Please filter the data below down to the lines holding the string "Delfino".

INFORMATION SUPPLIED below:

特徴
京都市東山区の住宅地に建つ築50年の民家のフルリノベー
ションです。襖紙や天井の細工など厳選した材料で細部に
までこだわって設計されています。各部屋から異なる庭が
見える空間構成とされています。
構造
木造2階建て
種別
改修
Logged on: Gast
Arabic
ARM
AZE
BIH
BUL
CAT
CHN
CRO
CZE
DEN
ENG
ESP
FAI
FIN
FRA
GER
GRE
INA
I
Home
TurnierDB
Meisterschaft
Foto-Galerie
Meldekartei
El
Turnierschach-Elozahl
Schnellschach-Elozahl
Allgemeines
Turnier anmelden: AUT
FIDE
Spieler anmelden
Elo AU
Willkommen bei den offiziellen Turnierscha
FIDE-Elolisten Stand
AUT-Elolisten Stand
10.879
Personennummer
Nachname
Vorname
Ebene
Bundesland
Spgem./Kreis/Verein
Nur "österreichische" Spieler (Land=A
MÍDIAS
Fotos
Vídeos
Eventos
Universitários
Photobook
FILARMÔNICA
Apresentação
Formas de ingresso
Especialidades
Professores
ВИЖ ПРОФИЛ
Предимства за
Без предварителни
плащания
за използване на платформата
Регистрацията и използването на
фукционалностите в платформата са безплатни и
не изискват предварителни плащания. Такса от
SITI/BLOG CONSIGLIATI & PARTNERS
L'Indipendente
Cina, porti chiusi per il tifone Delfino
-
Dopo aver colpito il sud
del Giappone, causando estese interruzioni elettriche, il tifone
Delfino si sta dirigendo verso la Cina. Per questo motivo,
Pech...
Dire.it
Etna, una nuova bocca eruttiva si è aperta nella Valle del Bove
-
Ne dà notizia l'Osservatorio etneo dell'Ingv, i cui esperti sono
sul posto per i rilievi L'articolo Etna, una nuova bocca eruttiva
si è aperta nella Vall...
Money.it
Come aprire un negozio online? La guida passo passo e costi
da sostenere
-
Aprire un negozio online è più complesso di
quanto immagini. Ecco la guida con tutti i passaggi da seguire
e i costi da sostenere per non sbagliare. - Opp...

End of INFORMATION SUPPLIED.

# SOLUTION TO THIS PROBLEM
Cina, porti chiusi per il tifone Delfino
Delfino si sta dirigendo verso la Cina. Per questo motivo,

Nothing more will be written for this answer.